Attempted working on fundraising letters (?)
-ED, VH, AL, JG, MC, AF, Doug
Favourite "F" word of the day:
The theme is Foul music Friday - bring any bad music you have (or embarassed that you have in your collection)
Digest Enny(1,4), Benny (1,2) B0034(2,4) with PST, XBA, SPE
Enny with PST and XBA
Benny with PST and XBA
B0034 with PST and SPE
O/N of Benny and Enny glycerol stock (3 each)
Note the 4 degree fridge at the back is out of commision. All iGEM materials have been moved to the room where we take pictures of gels. The door labelled IGEM. Nik is here on saturday and Celine can show on sunday.
- JG, NK, MC, JP, and James (cos he loves us)
Jame's Fun Tip of the Day: If you want to run a gel for a shorter period of time ad the EtBR to the gel rather than the buffer. You can add ~4ul to the gel rather than 10ul to the buffer.
Meeting @ 1300hrs - MC on behalf of CZ
- Glycerol stocks of Enny & Benny from the O/N
- Gels of Enny, Benny & B0034 (put the EtBr in the gel)
- Ligations of Enny+Benny into B0034 with T4 ligase; leave O/N in incubator at the back room (near the phone) set at 13degrees celsius
Finished making glycerol stocks of Enny and Benny from the O/N. Followed Erin's protocols except the Flash Freeze step.
Ran agarose gel of Benny, Enny, b0034 digest.
No DnA ladder (NEVER DO IT AGAIN).
Ran at 90V for 20 Min, run longer for next time.

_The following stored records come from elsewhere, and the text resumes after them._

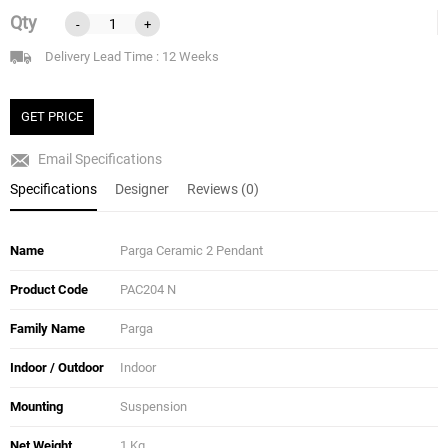
Qty
-
+
Delivery Lead Time : 12 Weeks
GET PRICE
Email Specifications
Specifications
Designer
Reviews (0)
Name
Parga Ceramic 2 Pendant
Product Code
PAC204 N
Family Name
Parga
Indoor / Outdoor
Indoor
Mounting
Suspension
Net Weight
1 Kg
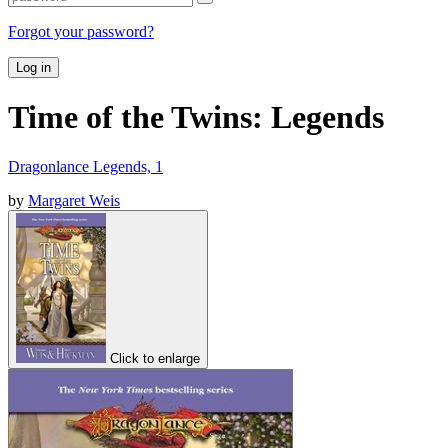
Forgot your password?
Log in
Time of the Twins: Legends
Dragonlance Legends, 1
by
Margaret Weis
Click to enlarge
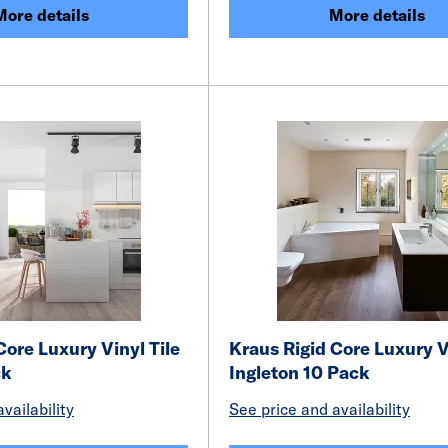
More details
More details
Core Luxury Vinyl Tile
Kraus Rigid Core Luxury V
ck
Ingleton 10 Pack
vailability
See price and availability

Cut Benny band (1200BP) and B0034, need to redigest Enny tomorrow
Gel extration using QIAGEN kit
Ligation , control only with ligase,
Stored at 13 degrees celsius overnight
As agreed on Thursday meeting at noon or 12
1. Transformation of ligation (Benny and B0034( into XL10 Gold
on Amp plates; incubate at 37 degrees. Hopefully we have colonies to pick tomorrow.
2. Double digest of Enny (Pst/Xba) and B0034 (Pst/Spe) repeated; Enny band (800bp) and B0034 (2.7kb) bands cut out and purified; overnight ligation mixture at 13 degree incubator at the back of the room
1. Pick colonies of Benny and B0034
2. Transformation of Enny and B0034
1- started overnights on 10 different colonies benny colonies(see lab book for details)
2- transformed new enny's and one boo34 control (plates at 37 degrees)
3- made new amp
4- sent out sponsorship letters!
Sports quote of the Day
You train to play good, you hope to play good, I think we played like bad@zz'z
1:Restriction of Boo34 with SpeI and PstI (Now we have tons of stock restricted plasmid just incase and we are SURE that these have been restricted to the maximus!
2:mini preps on all of the 'Benny in boo34' overnights along with glycerol stocks of each
3:poured a fancy gel for tomorrows usage (EtBr in gel)
4:started overnites on 'Enny in Boo34' (plates in 4 degrees)
5:transformed TWO NEW GENES BuOH DH ("Buddy") and BBbhBu_CoA DH ("Betty") into golden bacteria (at 37 degrees)
5a: Buddy & Betty are in 1.5ml tubes in the 4degree fridge incase the plates do not show growth.
Rule of the day
Fact of the day
Vortexing after lysis is not like getting a bad haircut. Hair grows back.